Paul Coelho’s well known classic follows a boy while on the journey to fulfill his “Personal Legend” and overall proves to be somewhat abrasive and relatively unremarkable


Noel Major

“‘I must have no fear of failure. It was my fear of failure that first kept me from attempting the Master Work.’” — Paulo Coelho, The Alchemist

I read The Alchemist by Paulo Coelho over the span of about two weeks for AP English Literature. I don’t blame this class for this assigned novel whatsoever — it was actually a choice novel. I’ve heard many positive reviews of the bestselling classic before and didn’t expect it to fall so short of expectations.

This novel follows a young shepherd boy, Santiago, who travels to the Egyptian Pyramids to locate a hidden treasure after an old disguised king convinces him that all the powers of the world would combine to assist in making the journey successful. Along the way Santiago learns about self-actualization, love, and the importance of destiny and fate.

There are many things that try to keep him from his destiny, which the old king refers to as his “Personal Legend”. He considers staying with his flock of sheep and continuing to tend to them, falls in love with a woman named Fatima who he wishes to stay in the desert with, and even has to get over his personal fears surrounding the journey to the pyramids.

Santiago eventually travels across the desert in search of this treasure.

The plot itself is incredibly cliche, and while I do understand that this book was written in the 1980s and officially set the cliche “hero on a journey to find material wealth, then realizes the wealth was ideological the whole time” story, it was still very poorly done and lacked any level of depth.

I would argue that, in general, other novels following this cliche storyline actually do it better than the “original”.

The messages integrated into the novel were painfully predictable: follow your dreams without fear, don’t let small things of the present hold you back from your true future, etc.
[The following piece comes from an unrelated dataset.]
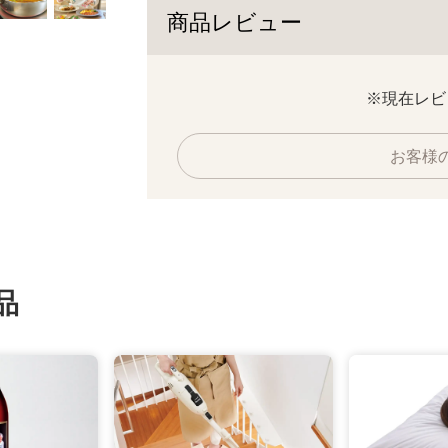
商品レビュー
※現在レビ
お客様
品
But even messages like these could have been saved if they were written in a philosophical, indirect, and sophisticated style.

They weren’t. The lessons Santiago learns were stated bluntly and abrasively, completely unraveling any remotely interesting build up working towards one of Santiago’s unremarkable epiphanies.

Another difficult thing for me to look past is the fact that Santiago is practically the only actual character. All the others he meets along the journey (including Fatima, the old king, the alchemist, and the crystal merchant) are entirely allegorical. There is absolutely no existent character development.

I understand that this was intentional — these individuals weren’t supposed to have any actual traits, their only purpose was to be representative. But because Santiago is incredibly unmemorable, it’s really hard to continue reading when he’s the only actual character in the novel that moves the predictable plot along.

I get that The Alchemist is an American classic that set a lot of cliches and allegorical writing styles in place for future literature, and that would be okay if it was done well. It just wasn’t.

Overall, I would not recommend this novel. I would give The Alchemist a 1.5/5 star rating.